Veranstaltungen rund um China



Der Luxus der Langsamkeit

Christoph Ransmayr versetzt uns im Roman «Cox oder Der Lauf der Zeit» in ein märchenhaftes China. Dort lässt sich ein allmächtiger Kaiser eine besondere Uhr konstruieren.


Nichts ist unerbittlicher als die Zeit. Sie kennt nur eine Richtung: auf den Tod zu. Ihr Ticken hören wir lange nicht, in unserer provisorischen Unsterblichkeit; wenn es dem Ende zu geht, aber deutlich und immer lauter. Unsere Zeit ist abgemessen; wie viel uns gegeben ist, wissen wir nicht. Wir können sie messen, aber nicht beherrschen – wissen wir ja nicht einmal genau, was sie ist.

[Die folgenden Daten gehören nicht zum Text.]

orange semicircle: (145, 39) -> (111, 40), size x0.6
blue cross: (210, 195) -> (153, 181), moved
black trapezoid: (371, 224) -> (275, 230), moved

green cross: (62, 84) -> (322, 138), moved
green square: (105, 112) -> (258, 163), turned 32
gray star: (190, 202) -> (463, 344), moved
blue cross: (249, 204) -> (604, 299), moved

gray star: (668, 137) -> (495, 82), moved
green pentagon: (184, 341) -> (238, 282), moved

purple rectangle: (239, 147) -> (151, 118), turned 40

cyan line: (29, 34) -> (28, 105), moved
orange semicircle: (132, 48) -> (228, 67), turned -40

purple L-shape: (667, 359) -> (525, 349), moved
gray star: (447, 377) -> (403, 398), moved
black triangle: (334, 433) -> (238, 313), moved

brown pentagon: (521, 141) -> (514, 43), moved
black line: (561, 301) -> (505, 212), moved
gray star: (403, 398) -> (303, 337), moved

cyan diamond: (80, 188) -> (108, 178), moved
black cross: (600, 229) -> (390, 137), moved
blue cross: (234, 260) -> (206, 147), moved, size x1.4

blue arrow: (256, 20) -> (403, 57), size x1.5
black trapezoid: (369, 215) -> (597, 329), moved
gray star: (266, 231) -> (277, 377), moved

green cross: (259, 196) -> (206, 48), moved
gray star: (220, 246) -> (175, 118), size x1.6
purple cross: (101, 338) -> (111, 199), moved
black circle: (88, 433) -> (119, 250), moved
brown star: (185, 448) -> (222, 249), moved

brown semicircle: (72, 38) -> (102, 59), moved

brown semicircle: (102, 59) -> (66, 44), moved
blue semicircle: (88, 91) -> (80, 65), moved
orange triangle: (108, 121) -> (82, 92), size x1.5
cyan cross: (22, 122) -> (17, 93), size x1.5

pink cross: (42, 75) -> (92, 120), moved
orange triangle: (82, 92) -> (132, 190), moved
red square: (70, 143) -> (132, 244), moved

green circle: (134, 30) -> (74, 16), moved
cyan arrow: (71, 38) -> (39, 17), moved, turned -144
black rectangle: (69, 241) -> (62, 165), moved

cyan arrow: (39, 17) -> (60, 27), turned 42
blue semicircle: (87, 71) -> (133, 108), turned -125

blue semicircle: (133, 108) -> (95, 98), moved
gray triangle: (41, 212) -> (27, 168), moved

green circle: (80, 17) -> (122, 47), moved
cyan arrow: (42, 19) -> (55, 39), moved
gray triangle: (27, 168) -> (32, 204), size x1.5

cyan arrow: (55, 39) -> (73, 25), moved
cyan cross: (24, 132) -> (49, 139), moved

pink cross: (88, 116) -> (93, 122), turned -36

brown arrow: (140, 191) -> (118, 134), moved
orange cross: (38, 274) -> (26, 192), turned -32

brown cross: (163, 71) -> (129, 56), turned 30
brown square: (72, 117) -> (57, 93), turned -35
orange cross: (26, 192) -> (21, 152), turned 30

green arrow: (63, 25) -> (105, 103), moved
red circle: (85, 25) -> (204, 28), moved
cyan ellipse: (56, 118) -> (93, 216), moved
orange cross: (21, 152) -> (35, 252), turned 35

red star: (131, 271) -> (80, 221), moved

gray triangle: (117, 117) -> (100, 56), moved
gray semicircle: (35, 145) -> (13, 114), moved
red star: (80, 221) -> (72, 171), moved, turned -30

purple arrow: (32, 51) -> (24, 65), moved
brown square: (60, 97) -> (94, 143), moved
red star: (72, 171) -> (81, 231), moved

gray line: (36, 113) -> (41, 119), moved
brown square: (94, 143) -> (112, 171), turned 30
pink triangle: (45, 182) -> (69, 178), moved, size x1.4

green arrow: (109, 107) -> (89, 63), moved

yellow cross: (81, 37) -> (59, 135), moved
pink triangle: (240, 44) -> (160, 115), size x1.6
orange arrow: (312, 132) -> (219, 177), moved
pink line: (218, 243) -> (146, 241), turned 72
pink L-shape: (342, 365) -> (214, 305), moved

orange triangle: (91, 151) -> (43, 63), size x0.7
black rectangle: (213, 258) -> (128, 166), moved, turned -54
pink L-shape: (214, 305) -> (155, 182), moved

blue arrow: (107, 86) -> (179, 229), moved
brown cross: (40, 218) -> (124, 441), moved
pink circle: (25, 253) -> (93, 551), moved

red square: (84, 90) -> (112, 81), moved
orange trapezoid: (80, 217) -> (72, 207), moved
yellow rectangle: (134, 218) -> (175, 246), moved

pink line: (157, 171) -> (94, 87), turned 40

Wie die gefühlte Temperatur, die unsere Wetterfrösche erfunden haben, gibt es auch die gefühlte Zeit. Auf dem Zahnarztstuhl oder beim Warten auf den verspäteten Zug schleicht sie dahin, ­Momente des Genusses dagegen rasen im Nu vorbei. Eine Uhr für die subjektive Zeit: Das wünscht sich in Christoph Ransmayrs Roman der Kaiser von China, und Alister Cox aus England, der grösste Automaten- und Uhrenkonstrukteur ­seiner Zeit, soll sie ihm bauen; deshalb hat er ihn mit drei Gehilfen nach Peking kommen lassen.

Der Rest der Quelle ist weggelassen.